- [Records supplied]:
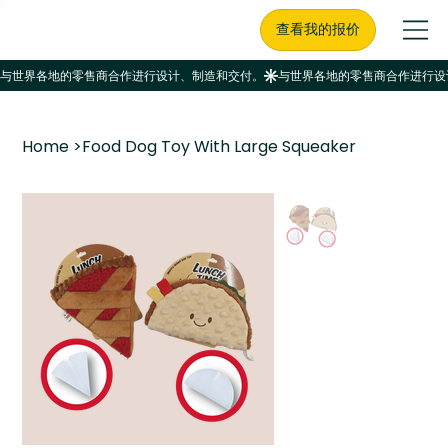
查看我的报价
Home
>
Food Dog Toy With Large Squeaker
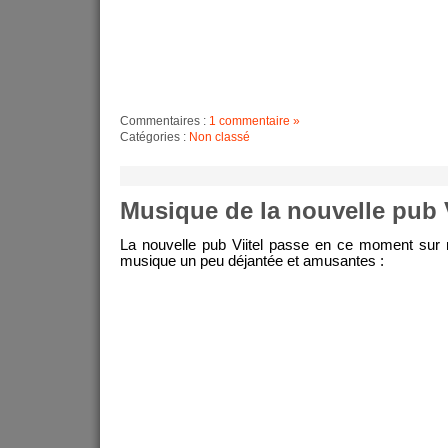
Commentaires :
1 commentaire »
Catégories :
Non classé
Musique de la nouvelle pub V
La nouvelle pub Viitel passe en ce moment sur 
musique un peu déjantée et amusantes :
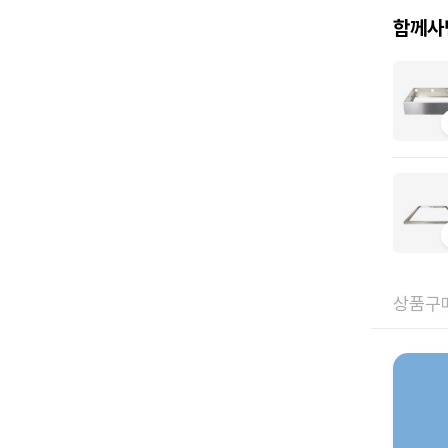
함께사
상품구매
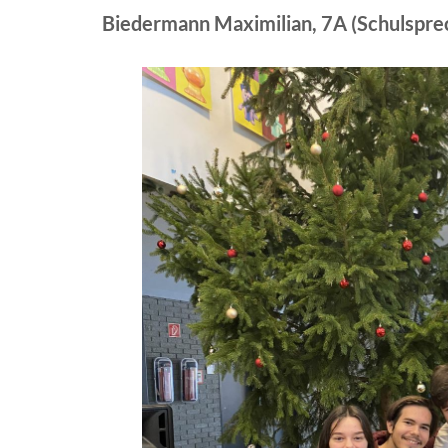
Biedermann Maximilian, 7A (Schulspre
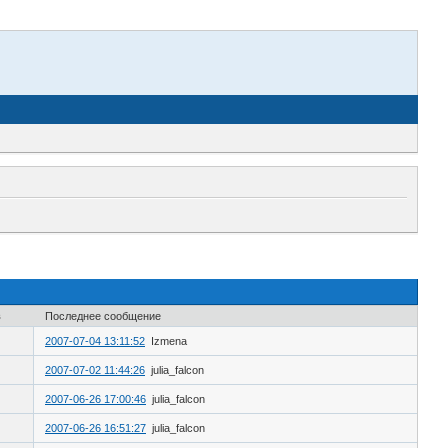
в
Последнее сообщение
2007-07-04 13:11:52
Izmena
2007-07-02 11:44:26
julia_falcon
2007-06-26 17:00:46
julia_falcon
2007-06-26 16:51:27
julia_falcon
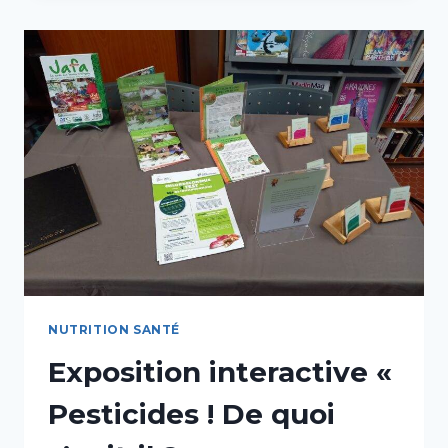
S’INFORMER
POUR
MIEUX
GÉRER
»
–
RÉSERVÉ
AUX
SCOLAIRES
NUTRITION SANTÉ
Exposition interactive «
Pesticides ! De quoi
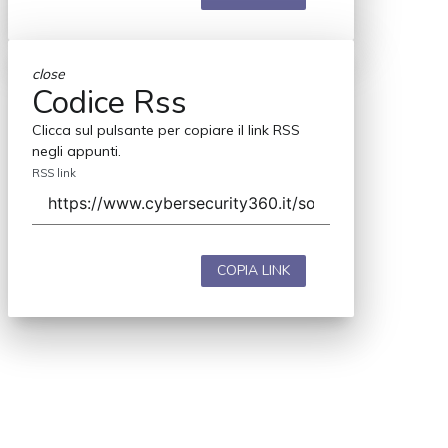
close
Codice Rss
Clicca sul pulsante per copiare il link RSS
negli appunti.
RSS link
COPIA LINK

- [Goal of the exercise]:
The required result is an exact repeat of the records above from the line containing "Clicca sul pulsante per copiare il link RSS" to their final line.

- [Result for this task]:
Clicca sul pulsante per copiare il link RSS
negli appunti.
RSS link
COPIA LINK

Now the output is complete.